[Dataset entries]
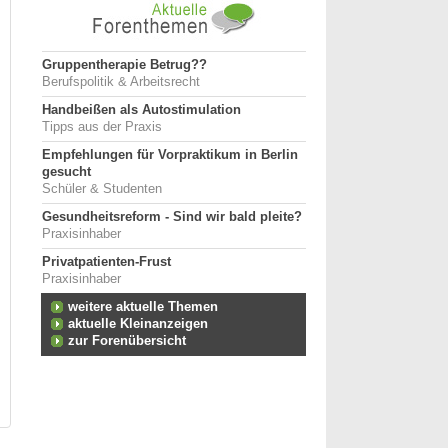
Gruppentherapie Betrug??
Berufspolitik & Arbeitsrecht
Handbeißen als Autostimulation
Tipps aus der Praxis
Empfehlungen für Vorpraktikum in Berlin
gesucht
Schüler & Studenten
Gesundheitsreform - Sind wir bald pleite?
Praxisinhaber
Privatpatienten-Frust
Praxisinhaber
weitere aktuelle Themen
aktuelle Kleinanzeigen
zur Forenübersicht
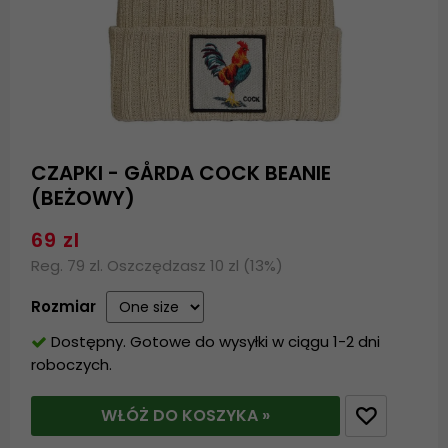
CZAPKI - GÅRDA COCK BEANIE
(BEŻOWY)
69 zl
Reg. 79 zl. Oszczędzasz 10 zl (13%)
Rozmiar
Dostępny. Gotowe do wysyłki w ciągu 1-2 dni
roboczych.
WŁÓŻ DO KOSZYKA »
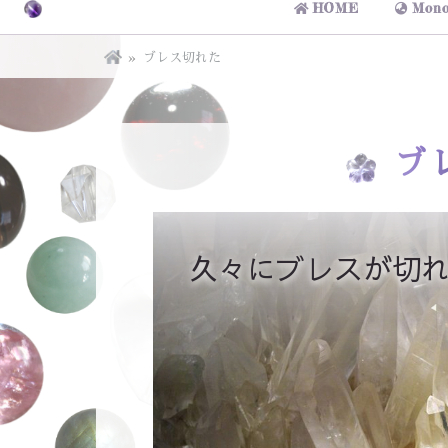
HOME
Mono
ブレス切れた
ブ
久々にブレスが切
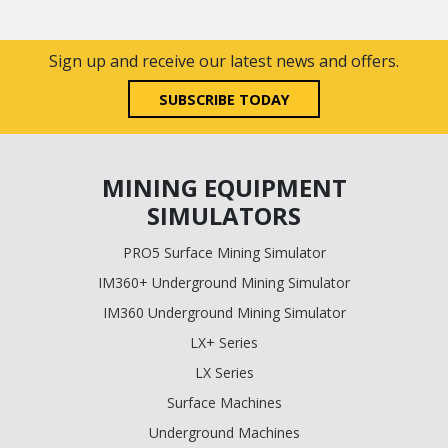
Sign up and receive our latest news and offers.
SUBSCRIBE TODAY
MINING EQUIPMENT
SIMULATORS
PRO5 Surface Mining Simulator
IM360+ Underground Mining Simulator
IM360 Underground Mining Simulator
LX+ Series
LX Series
Surface Machines
Underground Machines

**REQUIRED WORK**
Give again, word for word, only the lines from the line containing "zur Forenübersicht" through the last line above, both included; leave the pictures out.

**TASK SOLUTION**
zur Forenübersicht
CZAPKI - GÅRDA COCK BEANIE
(BEŻOWY)
69 zl
Reg. 79 zl. Oszczędzasz 10 zl (13%)
Rozmiar
Dostępny. Gotowe do wysyłki w ciągu 1-2 dni
roboczych.
WŁÓŻ DO KOSZYKA »
HOME
Mono
ブレス切れた
ブ
久々にブレスが切
Sign up and receive our latest news and offers.
SUBSCRIBE TODAY
MINING EQUIPMENT
SIMULATORS
PRO5 Surface Mining Simulator
IM360+ Underground Mining Simulator
IM360 Underground Mining Simulator
LX+ Series
LX Series
Surface Machines
Underground Machines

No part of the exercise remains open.